§ **Exercise instructions**: Make a verbatim transcription of the records, without the pictures.

(Collected data)
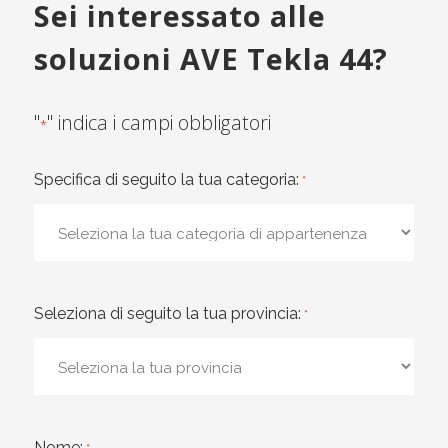
Sei interessato alle
soluzioni AVE Tekla 44?
"
" indica i campi obbligatori
*
Specifica di seguito la tua categoria:
*
Seleziona di seguito la tua provincia:
*
Nome:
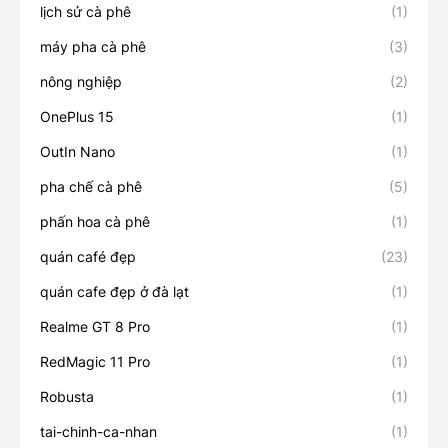
lịch sử cà phê
(1)
máy pha cà phê
(3)
nông nghiệp
(2)
OnePlus 15
(1)
OutIn Nano
(1)
pha chế cà phê
(5)
phấn hoa cà phê
(1)
quán café đẹp
(23)
quán cafe đẹp ở đà lạt
(1)
Realme GT 8 Pro
(1)
RedMagic 11 Pro
(1)
Robusta
(1)
tai-chinh-ca-nhan
(1)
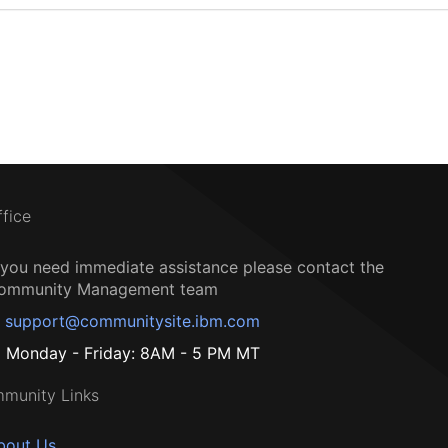
ffice
f you need immediate assistance please contact the
ommunity Management team
support@communitysite.ibm.com
Monday - Friday: 8AM - 5 PM MT
munity Links
bout Us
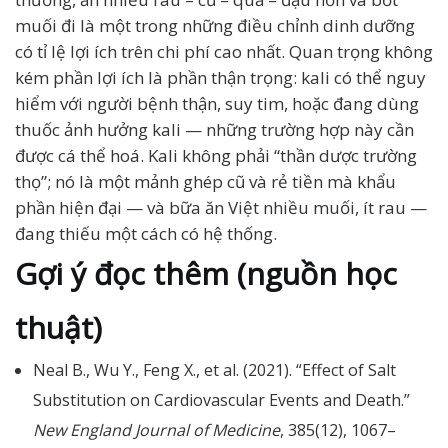
muối đi là một trong những điều chỉnh dinh dưỡng
có tỉ lệ lợi ích trên chi phí cao nhất. Quan trọng không
kém phần lợi ích là phần thận trọng: kali có thể nguy
hiểm với người bệnh thận, suy tim, hoặc đang dùng
thuốc ảnh hưởng kali — những trường hợp này cần
được cá thể hoá. Kali không phải “thần dược trường
thọ”; nó là một mảnh ghép cũ và rẻ tiền mà khẩu
phần hiện đại — và bữa ăn Việt nhiều muối, ít rau —
đang thiếu một cách có hệ thống.
Gợi ý đọc thêm (nguồn học
thuật)
Neal B., Wu Y., Feng X., et al. (2021). “Effect of Salt
Substitution on Cardiovascular Events and Death.”
New England Journal of Medicine
, 385(12), 1067–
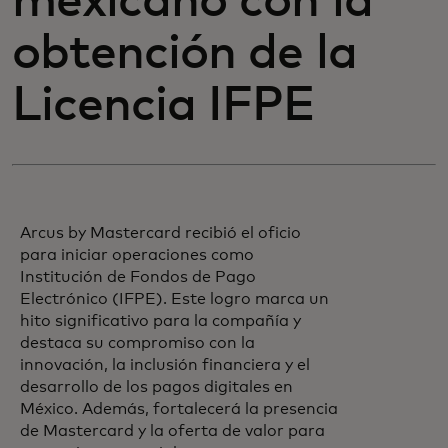
mexicano con la
obtención de la
Licencia IFPE
Arcus by Mastercard recibió el oficio
para iniciar operaciones como
Institución de Fondos de Pago
Electrónico (IFPE). Este logro marca un
hito significativo para la compañía y
destaca su compromiso con la
innovación, la inclusión financiera y el
desarrollo de los pagos digitales en
México. Además, fortalecerá la presencia
de Mastercard y la oferta de valor para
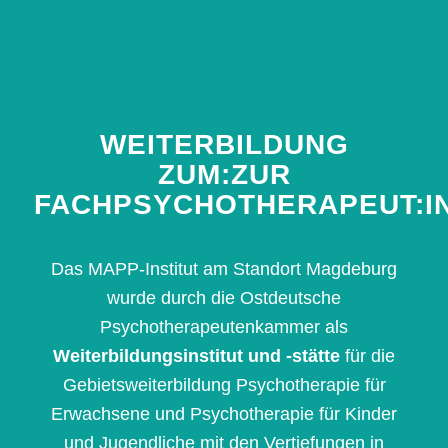
WEITERBILDUNG
ZUM:ZUR
FACHPSYCHOTHERAPEUT:I
Das MAPP-Institut am Standort Magdeburg
wurde durch die Ostdeutsche
Psychotherapeutenkammer als
Weiterbildungsinstitut und -stätte
für die
Gebietsweiterbildung Psychotherapie für
Erwachsene und Psychotherapie für Kinder
und Jugendliche mit den Vertiefungen in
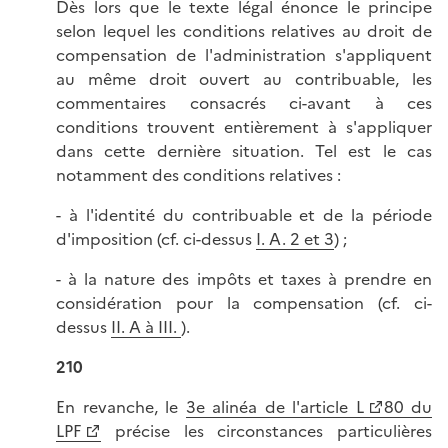
Dès lors que le texte légal énonce le principe
selon lequel les conditions relatives au droit de
compensation de l'administration s'appliquent
au même droit ouvert au contribuable, les
commentaires consacrés ci-avant à ces
conditions trouvent entièrement à s'appliquer
dans cette dernière situation. Tel est le cas
notamment des conditions relatives :
- à l'identité du contribuable et de la période
d'imposition (cf. ci-dessus
I. A. 2 et 3
) ;
- à la nature des impôts et taxes à prendre en
considération pour la compensation (cf. ci-
dessus
II. A à III.
).
210
En revanche, le
3e alinéa de l'article L
80 du
LPF
précise les circonstances particulières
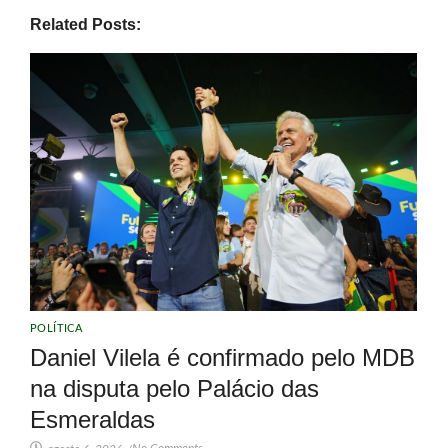
Related Posts:
POLÍTICA
Daniel Vilela é confirmado pelo MDB
na disputa pelo Palácio das
Esmeraldas
No Comments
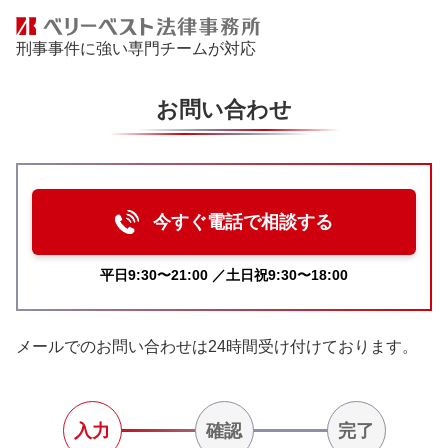
刑事事件に強い専門チームが対応
お問い合わせ
今すぐ電話で相談する
平日9:30〜21:00 ／土日祝9:30〜18:00
メールでのお問い合わせは24時間受け付けております。
入力
確認
完了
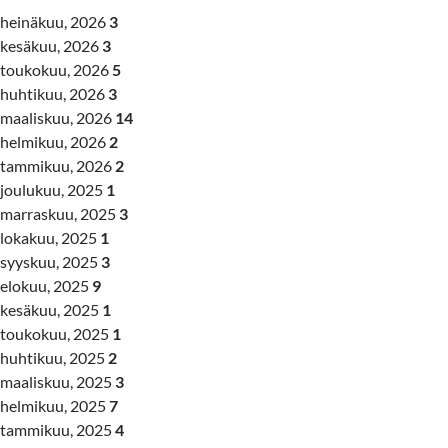
heinäkuu, 2026
3
kesäkuu, 2026
3
toukokuu, 2026
5
huhtikuu, 2026
3
maaliskuu, 2026
14
helmikuu, 2026
2
tammikuu, 2026
2
joulukuu, 2025
1
marraskuu, 2025
3
lokakuu, 2025
1
syyskuu, 2025
3
elokuu, 2025
9
kesäkuu, 2025
1
toukokuu, 2025
1
huhtikuu, 2025
2
maaliskuu, 2025
3
helmikuu, 2025
7
tammikuu, 2025
4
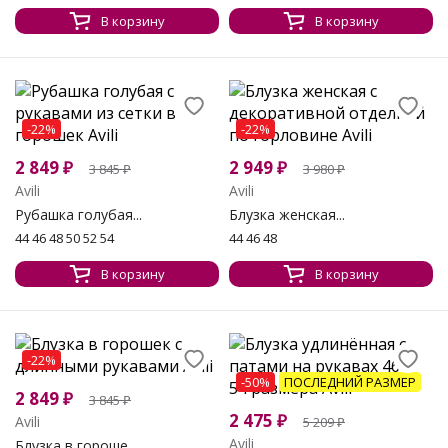
В корзину
В корзину
-22%
-22%
2 849
₽
2 949
₽
3 845
₽
3 980
₽
Avili
Avili
Рубашка голубая...
Блузка женская...
44 46 48 50 52 54
44 46 48
В корзину
В корзину
-22%
-50%
ПОСЛЕДНИЙ РАЗМЕР
2 849
₽
3 845
₽
2 475
₽
Avili
5 209
₽
Avili
Блузка в гороше...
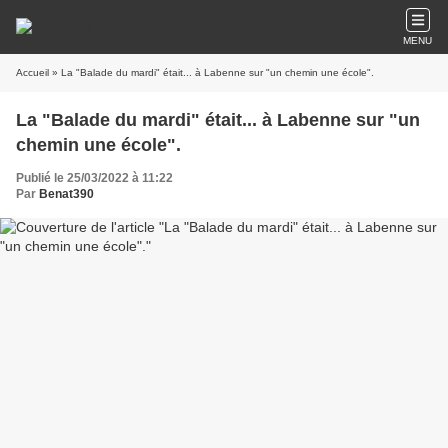
MENU
Accueil
» La "Balade du mardi" était... à Labenne sur "un chemin une école".
La "Balade du mardi" était... à Labenne sur "un
chemin une école".
Publié le 25/03/2022 à 11:22
Par
Benat390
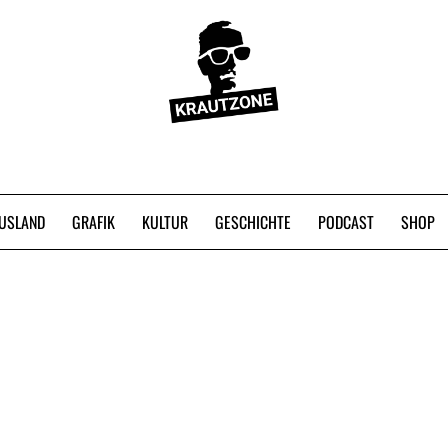
USLAND
GRAFIK
KULTUR
GESCHICHTE
PODCAST
SHOP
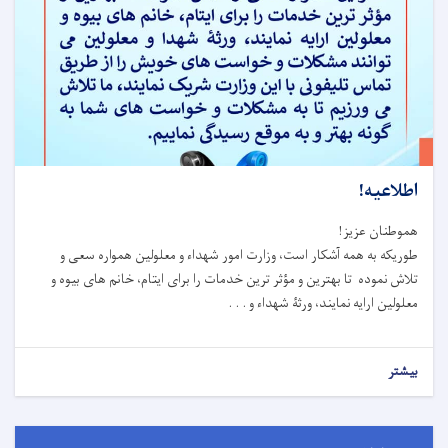
اطلاعیه!
هموطنان عزیز!
طوریکه به همه آشکار است، وزارت امور شهداء و معلولین همواره سعی و
تلاش نموده تا بهترین و مؤثر ترین خدمات را برای ایتام، خانم های بیوه و
معلولین ارایه نمایند، ورثۀ شهداء و . . .
بیشتر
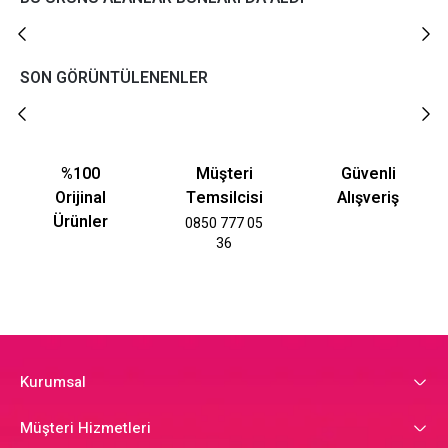
SON GÖRÜNTÜLENENLER
%100
Müşteri
Güvenli
Orijinal
Temsilcisi
Alışveriş
Ürünler
0850 777 05
36
Kurumsal
Müşteri Hizmetleri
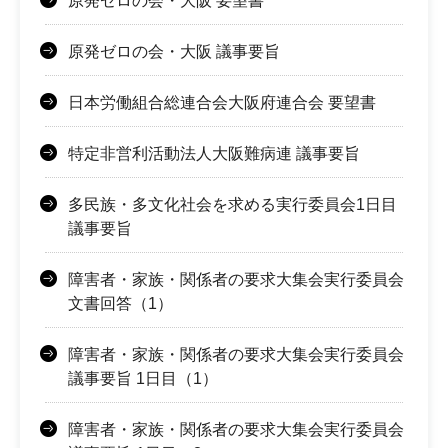
原発ゼロの会・大阪 要望書
原発ゼロの会・大阪 議事要旨
日本労働組合総連合会大阪府連合会 要望書
特定非営利活動法人大阪難病連 議事要旨
多民族・多文化社会を求める実行委員会1日目
議事要旨
障害者・家族・関係者の要求大集会実行委員会
文書回答（1）
障害者・家族・関係者の要求大集会実行委員会
議事要旨 1日目（1）
障害者・家族・関係者の要求大集会実行委員会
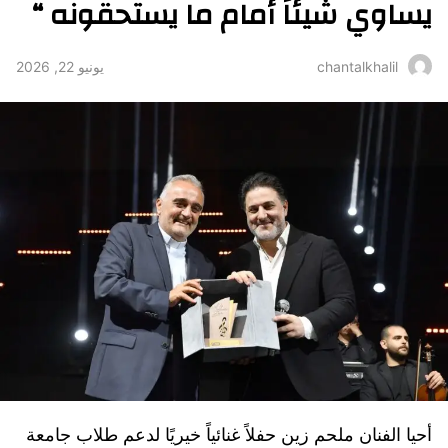
يساوي شيئاً أمام ما يستحقونه “
يونيو 22, 2026
chantalkhalil
أحيا الفنان ملحم زين حفلاً غنائياً خيريًا لدعم طلاب جامعة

§ **Task result**:
Sei interessato alle
soluzioni AVE Tekla 44?
"
" indica i campi obbligatori
*
Specifica di seguito la tua categoria:
*
Seleziona di seguito la tua provincia:
*
Nome:
lịch sử cà phê
(1)
máy pha cà phê
(3)
nông nghiệp
(2)
OnePlus 15
(1)
OutIn Nano
(1)
pha chế cà phê
(5)
phấn hoa cà phê
(1)
quán café đẹp
(23)
quán cafe đẹp ở đà lạt
(1)
Realme GT 8 Pro
(1)
RedMagic 11 Pro
(1)
Robusta
(1)
tai-chinh-ca-nhan
(1)
ffice
f you need immediate assistance please contact the
ommunity Management team
support@communitysite.ibm.com
Monday - Friday: 8AM - 5 PM MT
munity Links
bout Us
muối đi là một trong những điều chỉnh dinh dưỡng
có tỉ lệ lợi ích trên chi phí cao nhất. Quan trọng không
kém phần lợi ích là phần thận trọng: kali có thể nguy
hiểm với người bệnh thận, suy tim, hoặc đang dùng
thuốc ảnh hưởng kali — những trường hợp này cần
được cá thể hoá. Kali không phải “thần dược trường
thọ”; nó là một mảnh ghép cũ và rẻ tiền mà khẩu
phần hiện đại — và bữa ăn Việt nhiều muối, ít rau —
đang thiếu một cách có hệ thống.
Gợi ý đọc thêm (nguồn học
thuật)
Neal B., Wu Y., Feng X., et al. (2021). “Effect of Salt
Substitution on Cardiovascular Events and Death.”
New England Journal of Medicine
, 385(12), 1067–
mexicano con la
obtención de la
Licencia IFPE
Arcus by Mastercard recibió el oficio
para iniciar operaciones como
Institución de Fondos de Pago
Electrónico (IFPE). Este logro marca un
hito significativo para la compañía y
destaca su compromiso con la
innovación, la inclusión financiera y el
desarrollo de los pagos digitales en
México. Además, fortalecerá la presencia
de Mastercard y la oferta de valor para
WEITERBILDUNG
ZUM:ZUR
FACHPSYCHOTHERAPEUT:I
Das MAPP-Institut am Standort Magdeburg
wurde durch die Ostdeutsche
Psychotherapeutenkammer als
Weiterbildungsinstitut und -stätte
für die
Gebietsweiterbildung Psychotherapie für
Erwachsene und Psychotherapie für Kinder
und Jugendliche mit den Vertiefungen in
Dès lors que le texte légal énonce le principe
selon lequel les conditions relatives au droit de
compensation de l'administration s'appliquent
au même droit ouvert au contribuable, les
commentaires consacrés ci-avant à ces
conditions trouvent entièrement à s'appliquer
dans cette dernière situation. Tel est le cas
notamment des conditions relatives :
- à l'identité du contribuable et de la période
d'imposition (cf. ci-dessus
I. A. 2 et 3
) ;
- à la nature des impôts et taxes à prendre en
considération pour la compensation (cf. ci-
dessus
II. A à III.
).
210
En revanche, le
3e alinéa de l'article L
80 du
LPF
précise les circonstances particulières
Related Posts:
POLÍTICA
Daniel Vilela é confirmado pelo MDB
na disputa pelo Palácio das
Esmeraldas
No Comments
刑事事件に強い専門チームが対応
お問い合わせ
今すぐ電話で相談する
平日9:30〜21:00 ／土日祝9:30〜18:00
メールでのお問い合わせは24時間受け付けております。
入力
確認
完了
heinäkuu, 2026
3
kesäkuu, 2026
3
toukokuu, 2026
5
huhtikuu, 2026
3
maaliskuu, 2026
14
helmikuu, 2026
2
tammikuu, 2026
2
joulukuu, 2025
1
marraskuu, 2025
3
lokakuu, 2025
1
syyskuu, 2025
3
elokuu, 2025
9
kesäkuu, 2025
1
toukokuu, 2025
1
huhtikuu, 2025
2
maaliskuu, 2025
3
helmikuu, 2025
7
tammikuu, 2025
4
В корзину
В корзину
-22%
-22%
2 849
₽
2 949
₽
3 845
₽
3 980
₽
Avili
Avili
Рубашка голубая...
Блузка женская...
44 46 48 50 52 54
44 46 48
В корзину
В корзину
-22%
-50%
ПОСЛЕДНИЙ РАЗМЕР
2 849
₽
3 845
₽
2 475
₽
Avili
5 209
₽
Avili
Блузка в гороше...
MENU
Accueil
» La "Balade du mardi" était... à Labenne sur "un chemin une école".
La "Balade du mardi" était... à Labenne sur "un
chemin une école".
Publié le 25/03/2022 à 11:22
Par
Benat390
USLAND
GRAFIK
KULTUR
GESCHICHTE
PODCAST
SHOP
اطلاعیه!
هموطنان عزیز!
طوریکه به همه آشکار است، وزارت امور شهداء و معلولین همواره سعی و
تلاش نموده تا بهترین و مؤثر ترین خدمات را برای ایتام، خانم های بیوه و
معلولین ارایه نمایند، ورثۀ شهداء و . . .
بیشتر
SON GÖRÜNTÜLENENLER
%100
Müşteri
Güvenli
Orijinal
Temsilcisi
Alışveriş
Ürünler
0850 777 05
36
Kurumsal
Müşteri Hizmetleri
原発ゼロの会・大阪 要望書
原発ゼロの会・大阪 議事要旨
日本労働組合総連合会大阪府連合会 要望書
特定非営利活動法人大阪難病連 議事要旨
多民族・多文化社会を求める実行委員会1日目
議事要旨
障害者・家族・関係者の要求大集会実行委員会
文書回答（1）
障害者・家族・関係者の要求大集会実行委員会
議事要旨 1日目（1）
障害者・家族・関係者の要求大集会実行委員会
يساوي شيئاً أمام ما يستحقونه “
يونيو 22, 2026
chantalkhalil
أحيا الفنان ملحم زين حفلاً غنائياً خيريًا لدعم طلاب جامعة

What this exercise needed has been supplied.